Take a pause and let the other person speak and don’t forget to listen.
Conducting an Interrogation On your First Date
There’s so much to discover! You want to ensure the other person is genuine and that they are on a similar wavelength and have the ambitions that are aligned with yours. We get it.
BUT it’s not a job interview, and hopefully (if you play your cards right) you’ll have future dates to learn more about one another. So, don’t unleash a barrage of questions at your date and make them feel like they were at the wrong end of an interrogation by Punjab Police.
Not setting expectations at the end of the First Date
There’s nothing worse than being ghosted by someone who you may have spoken to online for several weeks and after the first date, they simply stop responding.

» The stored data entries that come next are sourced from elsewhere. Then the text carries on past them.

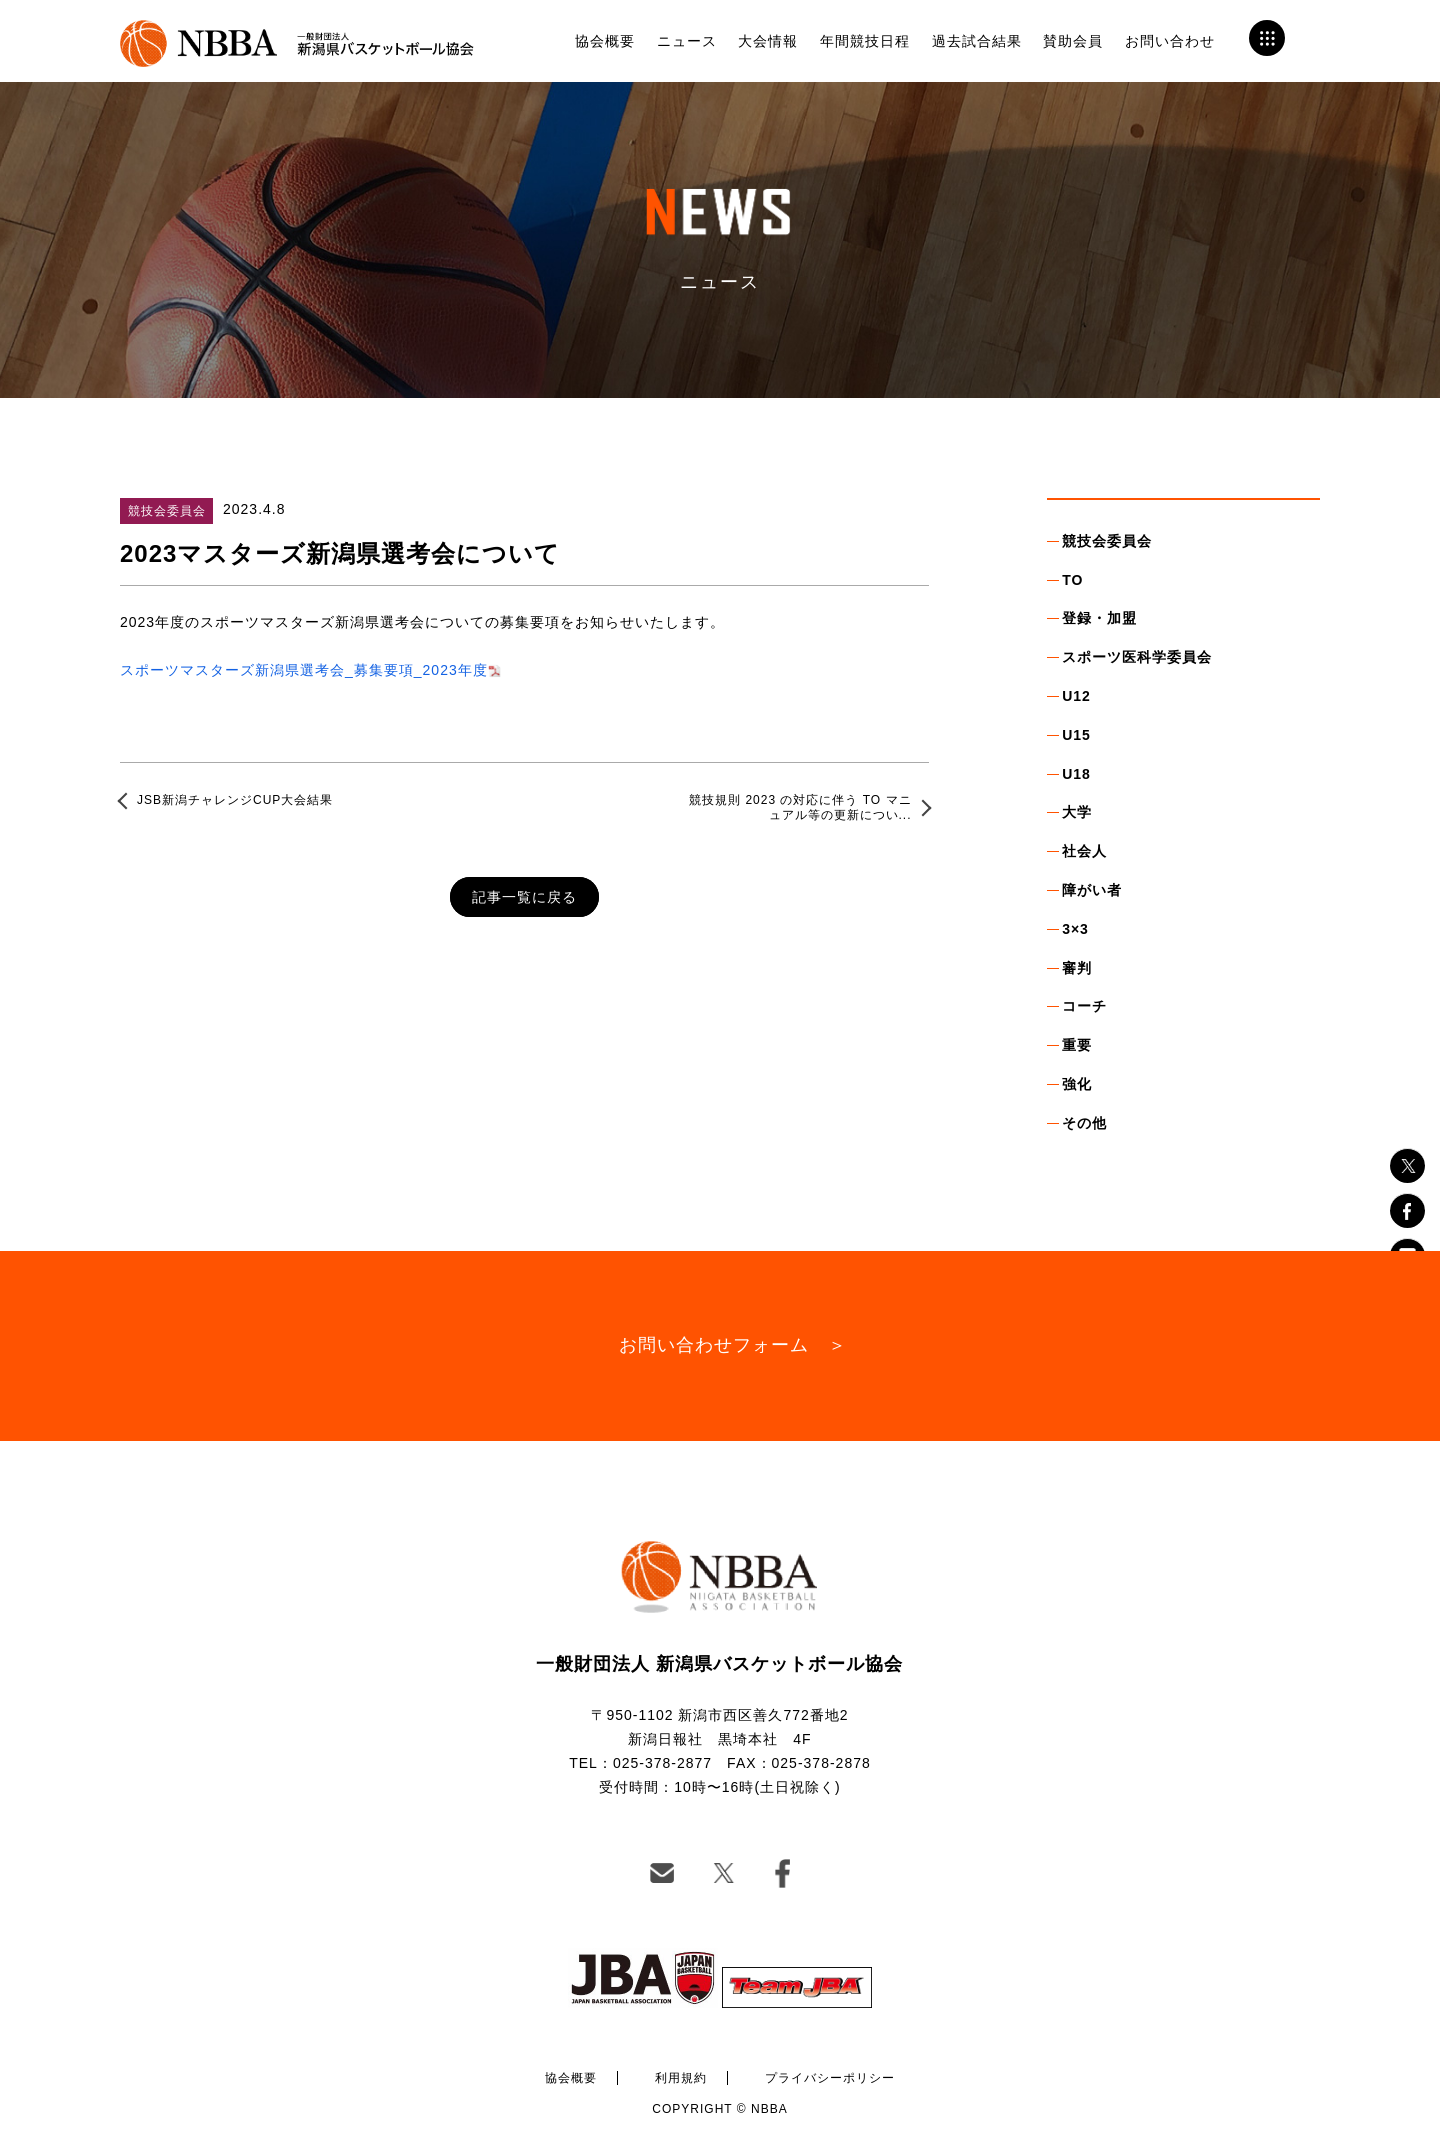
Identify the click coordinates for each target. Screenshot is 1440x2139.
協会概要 (605, 41)
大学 (1077, 812)
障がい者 (1092, 890)
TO (1072, 580)
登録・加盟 (1099, 618)
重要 (1077, 1045)
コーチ (1084, 1006)
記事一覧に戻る (524, 897)
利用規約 (681, 2078)
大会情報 (768, 41)
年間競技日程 (865, 41)
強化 (1077, 1084)
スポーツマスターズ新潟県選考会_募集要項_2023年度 (304, 670)
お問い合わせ (1170, 41)
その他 (1084, 1123)
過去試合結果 (977, 41)
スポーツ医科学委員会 (1137, 657)
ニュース (687, 41)
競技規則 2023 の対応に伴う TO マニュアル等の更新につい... (800, 807)
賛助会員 (1073, 41)
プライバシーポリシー (830, 2078)
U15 (1076, 735)
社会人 (1084, 851)
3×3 (1075, 929)
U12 (1076, 696)
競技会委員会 (1107, 541)
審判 (1077, 968)
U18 (1076, 774)
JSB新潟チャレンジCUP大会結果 (235, 800)
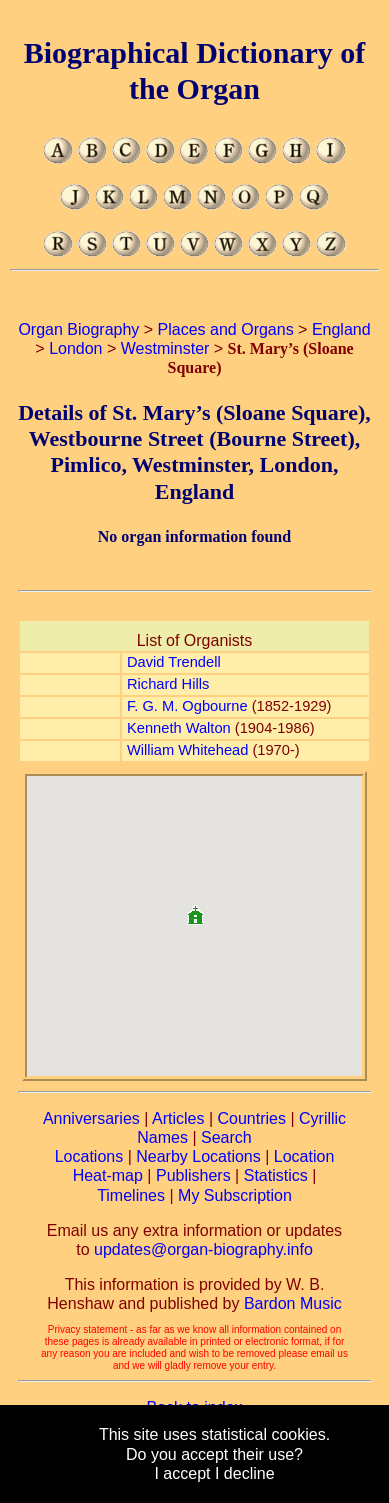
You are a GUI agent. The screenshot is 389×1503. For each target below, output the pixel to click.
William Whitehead (187, 750)
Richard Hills (168, 684)
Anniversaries (91, 1118)
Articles (178, 1118)
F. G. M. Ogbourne (187, 706)
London (75, 348)
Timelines (131, 1195)
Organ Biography (78, 329)
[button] (195, 907)
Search (226, 1137)
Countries (251, 1118)
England (341, 329)
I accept (182, 1473)
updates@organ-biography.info (203, 1249)
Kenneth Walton (179, 728)
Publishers (193, 1175)
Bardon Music (293, 1303)
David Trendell (174, 662)
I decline (245, 1473)
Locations (89, 1156)
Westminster (165, 348)
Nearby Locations (198, 1156)
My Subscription (235, 1195)
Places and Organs (226, 329)
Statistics (276, 1175)
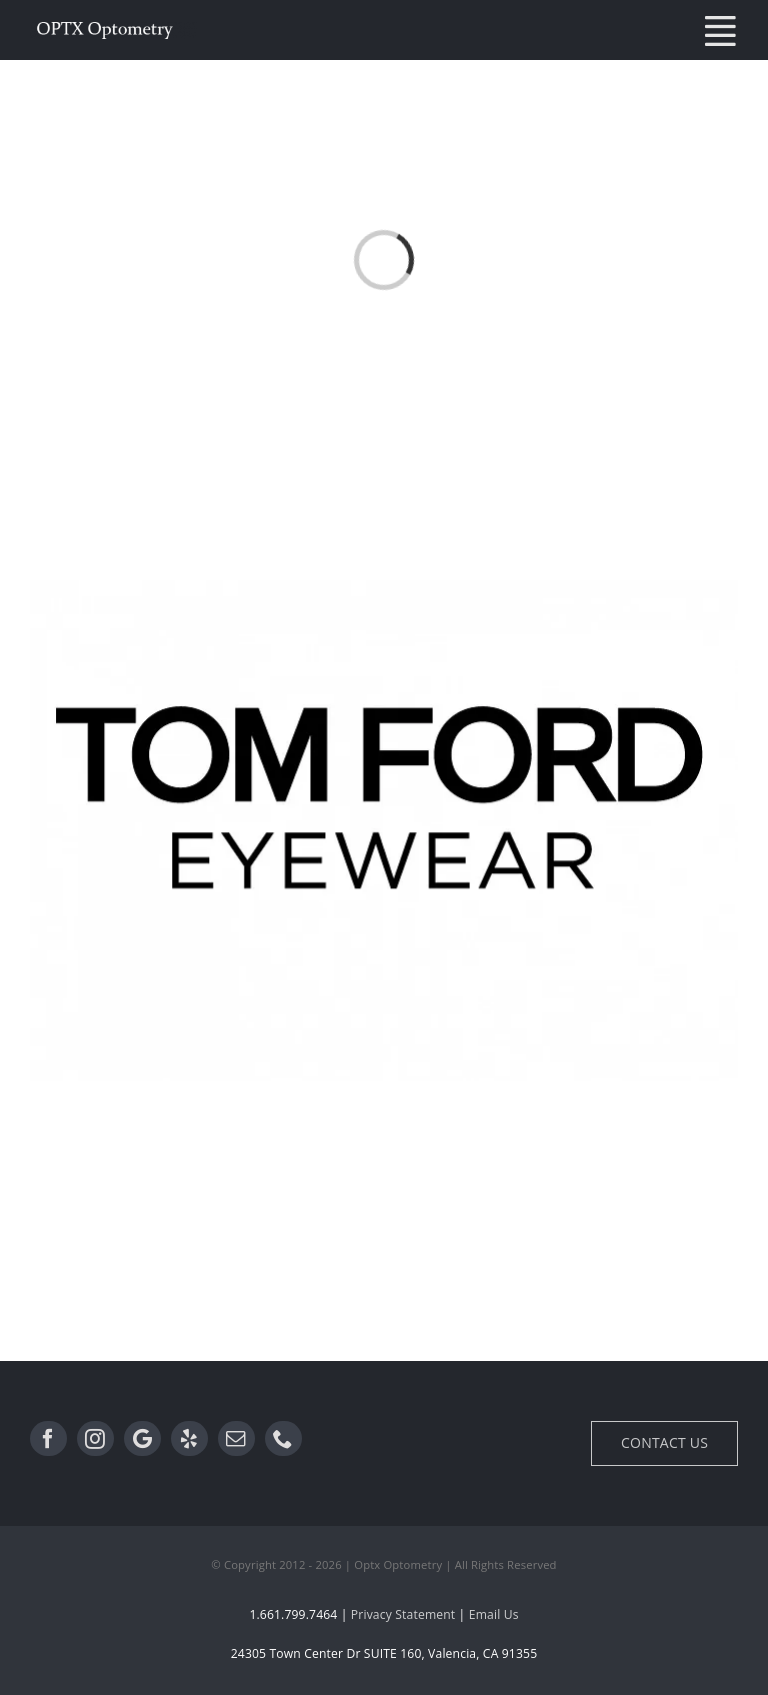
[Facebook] (48, 1439)
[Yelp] (189, 1439)
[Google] (142, 1439)
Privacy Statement (403, 1614)
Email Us (494, 1614)
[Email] (236, 1439)
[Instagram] (95, 1439)
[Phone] (283, 1439)
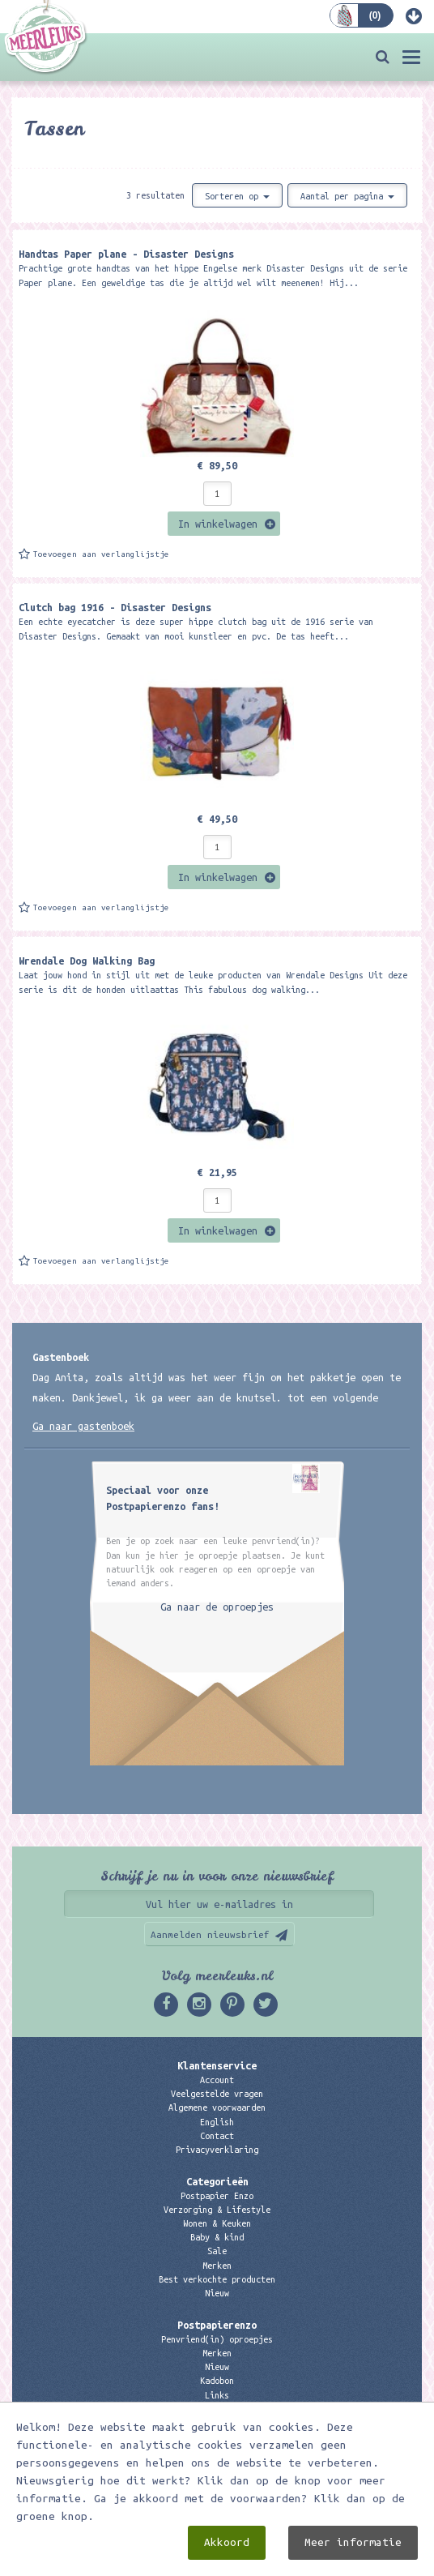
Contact (217, 2136)
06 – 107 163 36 (217, 2469)
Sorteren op (237, 196)
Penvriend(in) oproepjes (217, 2339)
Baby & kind (217, 2237)
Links (217, 2395)
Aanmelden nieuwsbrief (210, 1934)
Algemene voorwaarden (217, 2107)
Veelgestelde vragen (217, 2094)
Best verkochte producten (217, 2279)
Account (217, 2080)
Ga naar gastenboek (83, 1425)
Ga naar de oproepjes (217, 1606)
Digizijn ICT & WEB (303, 2560)
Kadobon (217, 2381)
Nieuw (217, 2293)
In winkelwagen (217, 523)
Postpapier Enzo (217, 2196)
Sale (217, 2251)
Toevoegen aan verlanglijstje (101, 554)
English (217, 2122)
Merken (217, 2265)
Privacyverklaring (217, 2150)
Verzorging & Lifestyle (217, 2209)
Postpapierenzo (217, 2324)
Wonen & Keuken (217, 2223)
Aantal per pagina (347, 196)
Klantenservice (217, 2065)
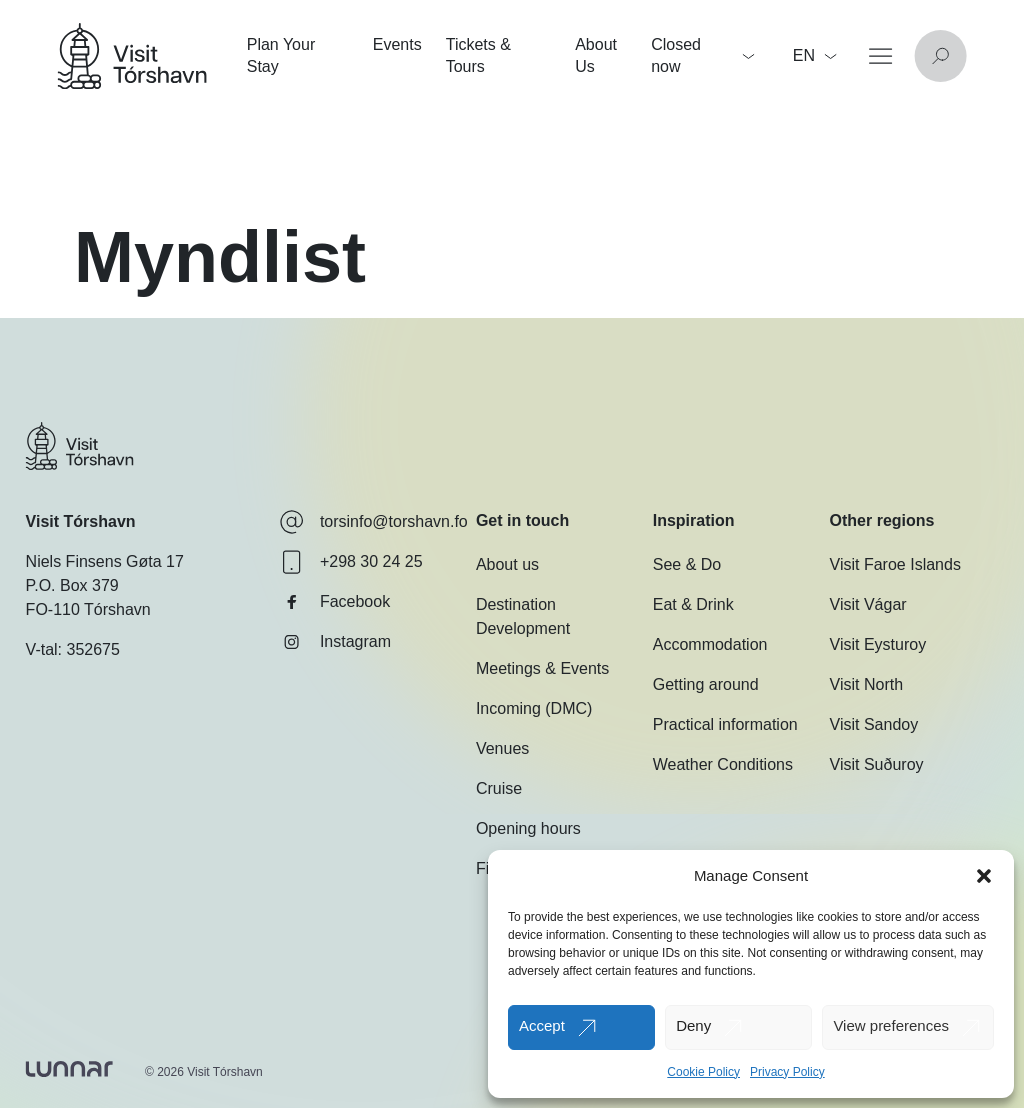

Therefore, the end of the first date is an important crossroads moment, do you both want to date again or is it goodbye? It’s a bit like the end of First Dates, “would you like to see each other again?”. If it’s a no, then say so gently and with courtesy. If it’s a yes, then do arrange the next date or at least choose a date to meet again. However, if you’re unsure, then perhaps as the other person what they would like to happen next. Try to leave the first date by setting the expectation, don’t just say goodbye and wonder if you should message, or even worse get ghosted!
Don’t forget one of the core tenets of being a Sikh is to live truthfully with honestly and fairness.